> _REQUIRED WORK_: Repeat each of these records exactly.

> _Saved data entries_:
::::::::

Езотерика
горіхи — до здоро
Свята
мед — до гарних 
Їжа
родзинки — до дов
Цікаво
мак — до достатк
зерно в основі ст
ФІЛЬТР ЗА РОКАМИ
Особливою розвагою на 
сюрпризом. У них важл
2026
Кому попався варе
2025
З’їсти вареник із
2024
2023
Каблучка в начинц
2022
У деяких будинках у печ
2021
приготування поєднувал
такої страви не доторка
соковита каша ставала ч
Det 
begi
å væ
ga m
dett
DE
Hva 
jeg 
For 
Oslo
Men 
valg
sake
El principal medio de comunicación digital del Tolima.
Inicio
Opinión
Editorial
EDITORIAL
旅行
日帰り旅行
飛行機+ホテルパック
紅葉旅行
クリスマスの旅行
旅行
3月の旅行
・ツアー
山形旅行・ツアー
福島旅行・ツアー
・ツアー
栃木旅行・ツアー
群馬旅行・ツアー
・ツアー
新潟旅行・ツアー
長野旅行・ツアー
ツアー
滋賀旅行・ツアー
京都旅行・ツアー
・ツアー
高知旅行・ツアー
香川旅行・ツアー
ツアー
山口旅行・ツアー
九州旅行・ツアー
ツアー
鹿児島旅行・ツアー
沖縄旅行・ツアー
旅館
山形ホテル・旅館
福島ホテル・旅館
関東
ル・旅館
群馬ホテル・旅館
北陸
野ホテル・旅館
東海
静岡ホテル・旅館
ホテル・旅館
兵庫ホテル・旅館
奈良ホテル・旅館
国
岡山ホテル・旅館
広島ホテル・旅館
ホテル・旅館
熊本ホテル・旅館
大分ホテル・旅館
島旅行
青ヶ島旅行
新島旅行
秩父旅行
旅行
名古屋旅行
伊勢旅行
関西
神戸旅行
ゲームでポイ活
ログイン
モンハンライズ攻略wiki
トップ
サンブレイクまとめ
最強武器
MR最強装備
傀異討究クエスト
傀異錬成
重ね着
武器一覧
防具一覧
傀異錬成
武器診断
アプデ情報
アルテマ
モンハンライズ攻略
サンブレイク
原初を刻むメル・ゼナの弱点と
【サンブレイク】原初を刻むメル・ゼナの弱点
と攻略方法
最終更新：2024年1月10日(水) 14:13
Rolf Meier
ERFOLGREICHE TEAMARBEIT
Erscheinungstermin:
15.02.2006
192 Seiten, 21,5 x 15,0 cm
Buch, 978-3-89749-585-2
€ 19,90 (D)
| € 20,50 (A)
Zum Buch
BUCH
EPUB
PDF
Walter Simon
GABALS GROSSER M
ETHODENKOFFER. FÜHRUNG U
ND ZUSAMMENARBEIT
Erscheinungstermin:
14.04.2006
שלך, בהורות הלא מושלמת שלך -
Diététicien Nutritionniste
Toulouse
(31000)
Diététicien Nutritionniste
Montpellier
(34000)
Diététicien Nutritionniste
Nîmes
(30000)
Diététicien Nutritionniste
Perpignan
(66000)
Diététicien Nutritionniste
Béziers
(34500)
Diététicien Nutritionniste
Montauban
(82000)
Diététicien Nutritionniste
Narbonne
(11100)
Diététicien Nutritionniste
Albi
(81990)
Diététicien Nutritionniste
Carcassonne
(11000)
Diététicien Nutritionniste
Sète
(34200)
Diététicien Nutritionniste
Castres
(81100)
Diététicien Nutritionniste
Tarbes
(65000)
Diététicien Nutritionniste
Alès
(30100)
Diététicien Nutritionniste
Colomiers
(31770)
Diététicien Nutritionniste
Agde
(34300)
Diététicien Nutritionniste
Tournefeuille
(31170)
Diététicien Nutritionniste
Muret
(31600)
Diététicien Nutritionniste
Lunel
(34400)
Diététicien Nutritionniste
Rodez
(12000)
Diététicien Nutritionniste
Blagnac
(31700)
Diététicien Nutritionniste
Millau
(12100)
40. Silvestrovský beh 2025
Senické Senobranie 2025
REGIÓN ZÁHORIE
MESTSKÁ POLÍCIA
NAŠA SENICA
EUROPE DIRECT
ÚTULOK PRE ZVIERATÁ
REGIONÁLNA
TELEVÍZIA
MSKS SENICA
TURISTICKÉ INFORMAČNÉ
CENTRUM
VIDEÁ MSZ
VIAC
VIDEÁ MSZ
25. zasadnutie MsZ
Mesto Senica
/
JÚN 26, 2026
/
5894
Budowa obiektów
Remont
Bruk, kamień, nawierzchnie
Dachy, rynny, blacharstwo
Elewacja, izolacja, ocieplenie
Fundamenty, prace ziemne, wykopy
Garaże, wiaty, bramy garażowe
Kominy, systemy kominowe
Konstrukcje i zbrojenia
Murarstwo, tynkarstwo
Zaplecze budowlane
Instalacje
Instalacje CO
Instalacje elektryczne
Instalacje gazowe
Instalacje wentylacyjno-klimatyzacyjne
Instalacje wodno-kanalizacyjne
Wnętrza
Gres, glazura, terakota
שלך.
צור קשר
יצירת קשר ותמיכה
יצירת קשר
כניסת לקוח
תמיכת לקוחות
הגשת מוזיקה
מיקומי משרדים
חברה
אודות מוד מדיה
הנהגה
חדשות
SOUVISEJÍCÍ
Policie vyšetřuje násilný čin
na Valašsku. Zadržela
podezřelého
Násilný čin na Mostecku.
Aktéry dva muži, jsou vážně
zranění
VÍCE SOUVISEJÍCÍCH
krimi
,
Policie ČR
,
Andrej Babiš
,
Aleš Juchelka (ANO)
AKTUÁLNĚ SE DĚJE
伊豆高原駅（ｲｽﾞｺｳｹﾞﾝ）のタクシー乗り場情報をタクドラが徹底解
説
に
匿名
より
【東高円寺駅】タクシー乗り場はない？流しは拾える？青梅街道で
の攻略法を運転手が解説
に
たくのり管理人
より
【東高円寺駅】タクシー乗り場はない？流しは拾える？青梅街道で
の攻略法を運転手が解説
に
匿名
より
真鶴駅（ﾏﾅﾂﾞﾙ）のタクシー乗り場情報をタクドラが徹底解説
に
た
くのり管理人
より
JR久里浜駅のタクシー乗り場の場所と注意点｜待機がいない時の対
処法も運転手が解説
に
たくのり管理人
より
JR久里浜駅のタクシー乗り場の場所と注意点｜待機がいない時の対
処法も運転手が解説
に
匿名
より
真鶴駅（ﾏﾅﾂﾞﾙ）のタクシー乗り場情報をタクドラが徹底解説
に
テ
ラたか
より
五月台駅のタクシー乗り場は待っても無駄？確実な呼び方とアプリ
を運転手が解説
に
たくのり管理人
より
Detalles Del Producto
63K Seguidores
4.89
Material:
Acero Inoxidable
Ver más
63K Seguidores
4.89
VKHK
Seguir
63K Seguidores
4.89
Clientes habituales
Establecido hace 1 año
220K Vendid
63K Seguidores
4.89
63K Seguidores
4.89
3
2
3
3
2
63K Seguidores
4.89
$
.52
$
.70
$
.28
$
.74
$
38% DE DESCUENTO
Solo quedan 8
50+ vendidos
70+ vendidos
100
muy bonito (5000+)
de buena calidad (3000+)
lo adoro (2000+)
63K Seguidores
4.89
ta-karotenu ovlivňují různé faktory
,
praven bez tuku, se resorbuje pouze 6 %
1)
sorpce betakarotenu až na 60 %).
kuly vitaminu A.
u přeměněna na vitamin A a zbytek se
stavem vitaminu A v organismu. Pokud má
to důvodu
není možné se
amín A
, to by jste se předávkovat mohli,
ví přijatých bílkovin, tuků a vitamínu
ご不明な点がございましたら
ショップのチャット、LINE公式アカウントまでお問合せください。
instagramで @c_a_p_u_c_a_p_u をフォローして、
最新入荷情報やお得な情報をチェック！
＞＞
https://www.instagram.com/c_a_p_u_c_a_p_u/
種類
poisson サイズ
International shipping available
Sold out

::::::::

> _OUTPUT_:
Езотерика
горіхи — до здоро
Свята
мед — до гарних 
Їжа
родзинки — до дов
Цікаво
мак — до достатк
зерно в основі ст
ФІЛЬТР ЗА РОКАМИ
Особливою розвагою на 
сюрпризом. У них важл
2026
Кому попався варе
2025
З’їсти вареник із
2024
2023
Каблучка в начинц
2022
У деяких будинках у печ
2021
приготування поєднувал
такої страви не доторка
соковита каша ставала ч
Det 
begi
å væ
ga m
dett
DE
Hva 
jeg 
For 
Oslo
Men 
valg
sake
El principal medio de comunicación digital del Tolima.
Inicio
Opinión
Editorial
EDITORIAL
旅行
日帰り旅行
飛行機+ホテルパック
紅葉旅行
クリスマスの旅行
旅行
3月の旅行
・ツアー
山形旅行・ツアー
福島旅行・ツアー
・ツアー
栃木旅行・ツアー
群馬旅行・ツアー
・ツアー
新潟旅行・ツアー
長野旅行・ツアー
ツアー
滋賀旅行・ツアー
京都旅行・ツアー
・ツアー
高知旅行・ツアー
香川旅行・ツアー
ツアー
山口旅行・ツアー
九州旅行・ツアー
ツアー
鹿児島旅行・ツアー
沖縄旅行・ツアー
旅館
山形ホテル・旅館
福島ホテル・旅館
関東
ル・旅館
群馬ホテル・旅館
北陸
野ホテル・旅館
東海
静岡ホテル・旅館
ホテル・旅館
兵庫ホテル・旅館
奈良ホテル・旅館
国
岡山ホテル・旅館
広島ホテル・旅館
ホテル・旅館
熊本ホテル・旅館
大分ホテル・旅館
島旅行
青ヶ島旅行
新島旅行
秩父旅行
旅行
名古屋旅行
伊勢旅行
関西
神戸旅行
ゲームでポイ活
ログイン
モンハンライズ攻略wiki
トップ
サンブレイクまとめ
最強武器
MR最強装備
傀異討究クエスト
傀異錬成
重ね着
武器一覧
防具一覧
傀異錬成
武器診断
アプデ情報
アルテマ
モンハンライズ攻略
サンブレイク
原初を刻むメル・ゼナの弱点と
【サンブレイク】原初を刻むメル・ゼナの弱点
と攻略方法
最終更新：2024年1月10日(水) 14:13
Rolf Meier
ERFOLGREICHE TEAMARBEIT
Erscheinungstermin:
15.02.2006
192 Seiten, 21,5 x 15,0 cm
Buch, 978-3-89749-585-2
€ 19,90 (D)
| € 20,50 (A)
Zum Buch
BUCH
EPUB
PDF
Walter Simon
GABALS GROSSER M
ETHODENKOFFER. FÜHRUNG U
ND ZUSAMMENARBEIT
Erscheinungstermin:
14.04.2006
שלך, בהורות הלא מושלמת שלך -
Diététicien Nutritionniste
Toulouse
(31000)
Diététicien Nutritionniste
Montpellier
(34000)
Diététicien Nutritionniste
Nîmes
(30000)
Diététicien Nutritionniste
Perpignan
(66000)
Diététicien Nutritionniste
Béziers
(34500)
Diététicien Nutritionniste
Montauban
(82000)
Diététicien Nutritionniste
Narbonne
(11100)
Diététicien Nutritionniste
Albi
(81990)
Diététicien Nutritionniste
Carcassonne
(11000)
Diététicien Nutritionniste
Sète
(34200)
Diététicien Nutritionniste
Castres
(81100)
Diététicien Nutritionniste
Tarbes
(65000)
Diététicien Nutritionniste
Alès
(30100)
Diététicien Nutritionniste
Colomiers
(31770)
Diététicien Nutritionniste
Agde
(34300)
Diététicien Nutritionniste
Tournefeuille
(31170)
Diététicien Nutritionniste
Muret
(31600)
Diététicien Nutritionniste
Lunel
(34400)
Diététicien Nutritionniste
Rodez
(12000)
Diététicien Nutritionniste
Blagnac
(31700)
Diététicien Nutritionniste
Millau
(12100)
40. Silvestrovský beh 2025
Senické Senobranie 2025
REGIÓN ZÁHORIE
MESTSKÁ POLÍCIA
NAŠA SENICA
EUROPE DIRECT
ÚTULOK PRE ZVIERATÁ
REGIONÁLNA
TELEVÍZIA
MSKS SENICA
TURISTICKÉ INFORMAČNÉ
CENTRUM
VIDEÁ MSZ
VIAC
VIDEÁ MSZ
25. zasadnutie MsZ
Mesto Senica
/
JÚN 26, 2026
/
5894
Budowa obiektów
Remont
Bruk, kamień, nawierzchnie
Dachy, rynny, blacharstwo
Elewacja, izolacja, ocieplenie
Fundamenty, prace ziemne, wykopy
Garaże, wiaty, bramy garażowe
Kominy, systemy kominowe
Konstrukcje i zbrojenia
Murarstwo, tynkarstwo
Zaplecze budowlane
Instalacje
Instalacje CO
Instalacje elektryczne
Instalacje gazowe
Instalacje wentylacyjno-klimatyzacyjne
Instalacje wodno-kanalizacyjne
Wnętrza
Gres, glazura, terakota
שלך.
צור קשר
יצירת קשר ותמיכה
יצירת קשר
כניסת לקוח
תמיכת לקוחות
הגשת מוזיקה
מיקומי משרדים
חברה
אודות מוד מדיה
הנהגה
חדשות
SOUVISEJÍCÍ
Policie vyšetřuje násilný čin
na Valašsku. Zadržela
podezřelého
Násilný čin na Mostecku.
Aktéry dva muži, jsou vážně
zranění
VÍCE SOUVISEJÍCÍCH
krimi
,
Policie ČR
,
Andrej Babiš
,
Aleš Juchelka (ANO)
AKTUÁLNĚ SE DĚJE
伊豆高原駅（ｲｽﾞｺｳｹﾞﾝ）のタクシー乗り場情報をタクドラが徹底解
説
に
匿名
より
【東高円寺駅】タクシー乗り場はない？流しは拾える？青梅街道で
の攻略法を運転手が解説
に
たくのり管理人
より
【東高円寺駅】タクシー乗り場はない？流しは拾える？青梅街道で
の攻略法を運転手が解説
に
匿名
より
真鶴駅（ﾏﾅﾂﾞﾙ）のタクシー乗り場情報をタクドラが徹底解説
に
た
くのり管理人
より
JR久里浜駅のタクシー乗り場の場所と注意点｜待機がいない時の対
処法も運転手が解説
に
たくのり管理人
より
JR久里浜駅のタクシー乗り場の場所と注意点｜待機がいない時の対
処法も運転手が解説
に
匿名
より
真鶴駅（ﾏﾅﾂﾞﾙ）のタクシー乗り場情報をタクドラが徹底解説
に
テ
ラたか
より
五月台駅のタクシー乗り場は待っても無駄？確実な呼び方とアプリ
を運転手が解説
に
たくのり管理人
より
Detalles Del Producto
63K Seguidores
4.89
Material:
Acero Inoxidable
Ver más
63K Seguidores
4.89
VKHK
Seguir
63K Seguidores
4.89
Clientes habituales
Establecido hace 1 año
220K Vendid
63K Seguidores
4.89
63K Seguidores
4.89
3
2
3
3
2
63K Seguidores
4.89
$
.52
$
.70
$
.28
$
.74
$
38% DE DESCUENTO
Solo quedan 8
50+ vendidos
70+ vendidos
100
muy bonito (5000+)
de buena calidad (3000+)
lo adoro (2000+)
63K Seguidores
4.89
ta-karotenu ovlivňují různé faktory
,
praven bez tuku, se resorbuje pouze 6 %
1)
sorpce betakarotenu až na 60 %).
kuly vitaminu A.
u přeměněna na vitamin A a zbytek se
stavem vitaminu A v organismu. Pokud má
to důvodu
není možné se
amín A
, to by jste se předávkovat mohli,
ví přijatých bílkovin, tuků a vitamínu
ご不明な点がございましたら
ショップのチャット、LINE公式アカウントまでお問合せください。
instagramで @c_a_p_u_c_a_p_u をフォローして、
最新入荷情報やお得な情報をチェック！
＞＞
https://www.instagram.com/c_a_p_u_c_a_p_u/
種類
poisson サイズ
International shipping available
Sold out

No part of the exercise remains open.